Location: South Carolina

I had to think long and hard about exactly where to break this snippet so that nobody would be disappointed or impatient. :twisted:

_____________________________________________________________

.XV.
Dreadnought Târgoviște,
Phase-Space,
1.5 LY from Earth.


"What? You're out of your mind! Dark Passage is tons better than The Big Heat."

"How can you say that? Ford is the classic avenger of wrongs, whereas Bogart is out to avenge himself and prove his own innocence!"

"But he's Bogart! Ford is always so . . . so fueled by nervous tension. And it's not just Bogart; it's Bacall, too!"

"And in one of her stronger performances, I admit, my Stephen. But Bogart was 'off his game,' as I believe you Americans put it, in that film. And aside from the way in which his appearance is changed, the character of Vincent Parry is sadly two-dimensional. Oh, the cinematography was very clever, especially the way in which the viewer never saw the hero's face until after the 'plastic surgery,' that I grant. Yet despite that, I cannot say that Bogart's ability to support a film was at its best in Dark Passage."

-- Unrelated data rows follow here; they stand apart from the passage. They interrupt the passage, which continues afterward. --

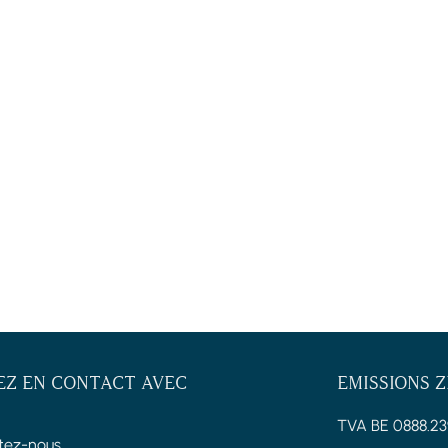
EZ EN CONTACT AVEC
EMISSIONS 
TVA BE 0888.23
tez-nous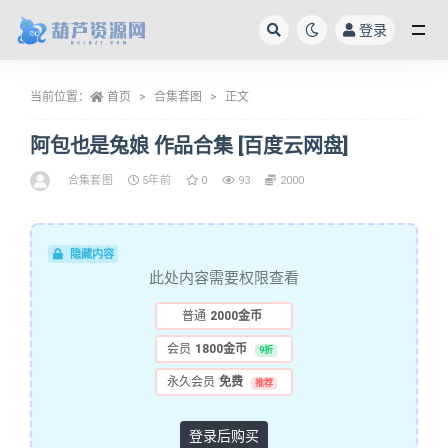
登录
全部
当前位置：
首页
合集套图
正文
阿包也是兔娘 作品合集 [百度云网盘]
合集套图
5年前
0
93
2000
隐藏内容
此处内容需要权限查看
普通
2000金币
会员
1800金币
9折
永久会员
免费
推荐
登录后购买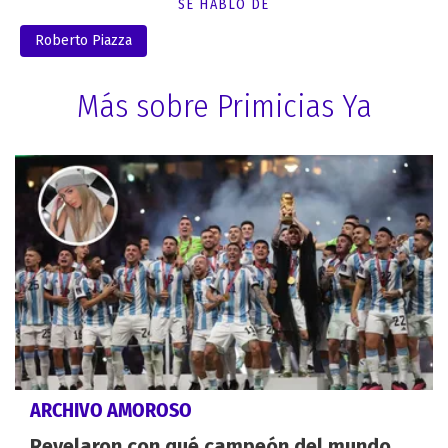
SE HABLÓ DE
Roberto Piazza
Más sobre Primicias Ya
ARCHIVO AMOROSO
Revelaron con qué campeón del mundo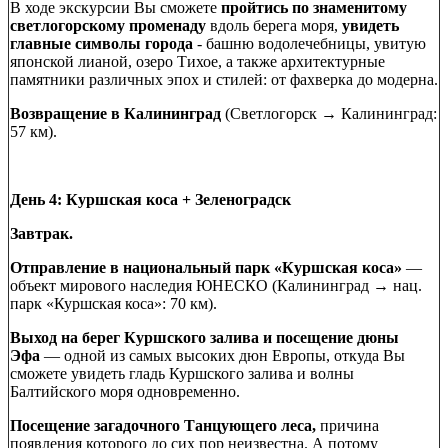
В ходе экскурсии Вы сможете
пройтись по знаменитому
светлогорскому променаду
вдоль берега моря,
увидеть
главные символы города
- башню водолечебницы, увитую
японской лианой, озеро Тихое, а также архитектурные
памятники различных эпох и стилей: от фахверка до модерна.
Возвращение в Калининград
(Светлогорск → Калининград:
57 км).
День 4: Куршская коса + Зеленоградск
Завтрак.
Отправление в национальный парк «Куршская коса»
—
объект мирового наследия ЮНЕСКО (Калининград → нац.
парк «Куршская коса»: 70 км).
Выход на берег Куршского залива
и посещение дюны
Эфа
— одной из самых высоких дюн Европы, откуда Вы
сможете увидеть гладь Куршского залива и волны
Балтийского моря одновременно.
Посещение загадочного Танцующего леса,
причина
появления которого до сих пор неизвестна. А потому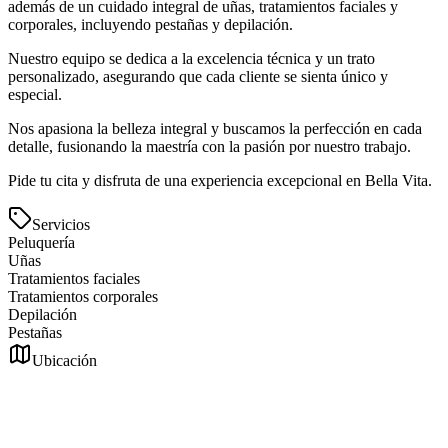
además de un cuidado integral de uñas, tratamientos faciales y
corporales, incluyendo pestañas y depilación.
Nuestro equipo se dedica a la excelencia técnica y un trato
personalizado, asegurando que cada cliente se sienta único y
especial.
Nos apasiona la belleza integral y buscamos la perfección en cada
detalle, fusionando la maestría con la pasión por nuestro trabajo.
Pide tu cita y disfruta de una experiencia excepcional en Bella Vita.
Servicios
Peluquería
Uñas
Tratamientos faciales
Tratamientos corporales
Depilación
Pestañas
Ubicación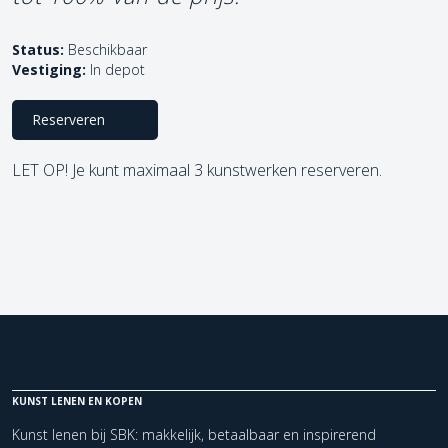
Status:
Beschikbaar
Vestiging:
In depot
Reserveren
LET OP! Je kunt maximaal 3 kunstwerken reserveren.
KUNST LENEN EN KOPEN
Kunst lenen bij SBK: makkelijk, betaalbaar en inspirerend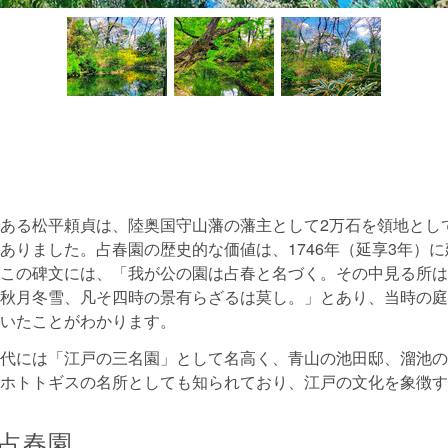
ある松平頼貞は、陸奥国守山藩の藩主として2万石を領地とし
ありました。占春園の歴史的な価値は、1746年（延享3年）
この碑文には、「我が公の園は占春と名づく。その中見る所は
秋月冬雪、凡そ四時の景有らざるは莫し。」とあり、当時の庭
いたことがわかります。
代には「江戸の三名園」として名高く、青山の池田邸、溜池の
ホトトギスの名所としても知られており、江戸の文化を象徴す
占春園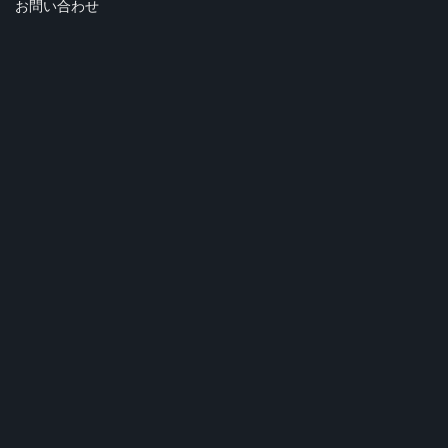
お問い合わせ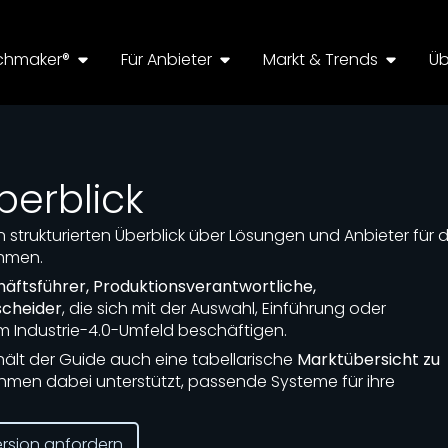
chmaker®
Für Anbieter
Markt & Trends
Üb
berblick
n strukturierten Überblick über Lösungen und Anbieter für d
ehmen.
äftsführer, Produktionsverantwortliche,
scheider
, die sich mit der Auswahl, Einführung oder
m Industrie-4.0-Umfeld beschäftigen.
ält der Guide auch eine tabellarische
Marktübersicht zu
ehmen dabei unterstützt, passende Systeme für ihre
ersion anfordern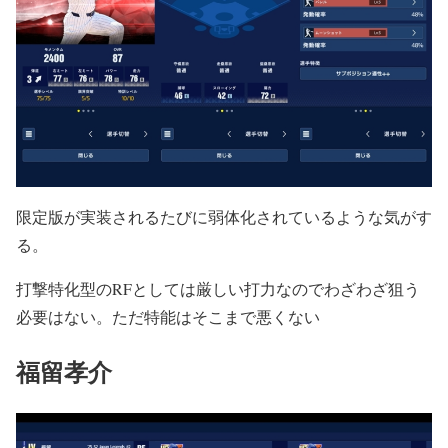
限定版が実装されるたびに弱体化されているような気がす
る。
打撃特化型のRFとしては厳しい打力なのでわざわざ狙う
必要はない。ただ特能はそこまで悪くない
福留孝介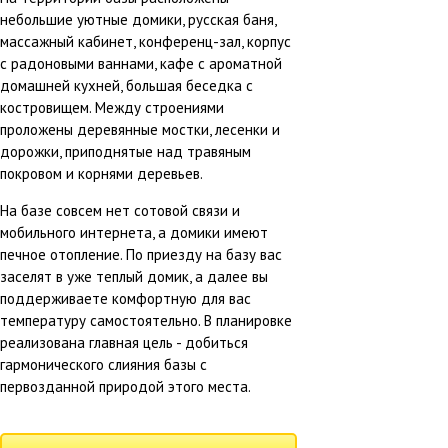
небольшие уютные домики, русская баня,
массажный кабинет, конференц-зал, корпус
с радоновыми ваннами, кафе с ароматной
домашней кухней, большая беседка с
костровищем. Между строениями
проложены деревянные мостки, лесенки и
дорожки, приподнятые над травяным
покровом и корнями деревьев.
На базе совсем нет сотовой связи и
мобильного интернета, а домики имеют
печное отопление. По приезду на базу вас
заселят в уже теплый домик, а далее вы
поддерживаете комфортную для вас
температуру самостоятельно. В планировке
реализована главная цель - добиться
гармонического слияния базы с
первозданной природой этого места.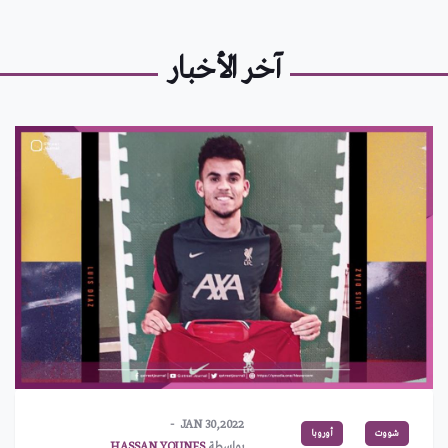
آخر الأخبار
JAN 30,2022
شووت
أوروبا
بواسطة
HASSAN YOUNES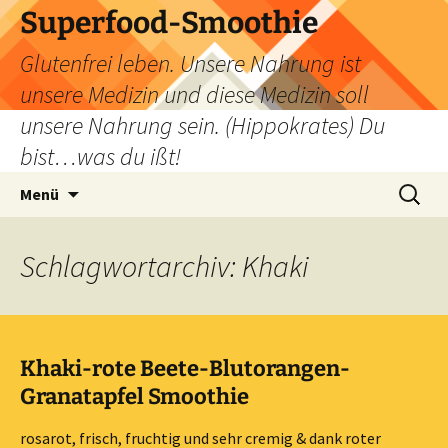
Zum
Superfood-Smoothie
Inhalt
Glutenfrei leben. Unsere Nahrung ist
springen
unsere Medizin und diese Medizin soll
unsere Nahrung sein. (Hippokrates) Du
bist…was du ißt!
Suchen
Menü
nach:
Schlagwortarchiv: Khaki
Khaki-rote Beete-Blutorangen-
Granatapfel Smoothie
rosarot, frisch, fruchtig und sehr cremig & dank roter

"But Glenn Ford? I like a lot of his work, but I never thought action movies were really his forte. I like him a lot more in movies like Fate Is the Hunter. I mean, Pleshette overacted in that one — she usually did, really — but Ford nailed McBane, and Taylor was damned good as Savage. The model work's . . . pretty bad, in a lot of ways. I'll give you that. But it was made in 1964, for God's sake! And I personally think it was one of Ford's best movies."

"In which, once more, he is avenging a wrong done to others! You see? You make my own case for me!"

Stephen Buchevsky sat back in his unreasonably comfortable chair and glowered across the small table. He'd always loved a good movie, but he'd never thought of himself as a student of classic cinema. In fact, most of the movies he'd seen dated from the seventies or eighties. But he'd had more exposure than he'd realized to earlier cinematic fare. He might be out of his league as a cinematic scholar compared to his present company, but how could anyone prefer Glenn Ford to Humphrey Bogart? That was just . . . wrong.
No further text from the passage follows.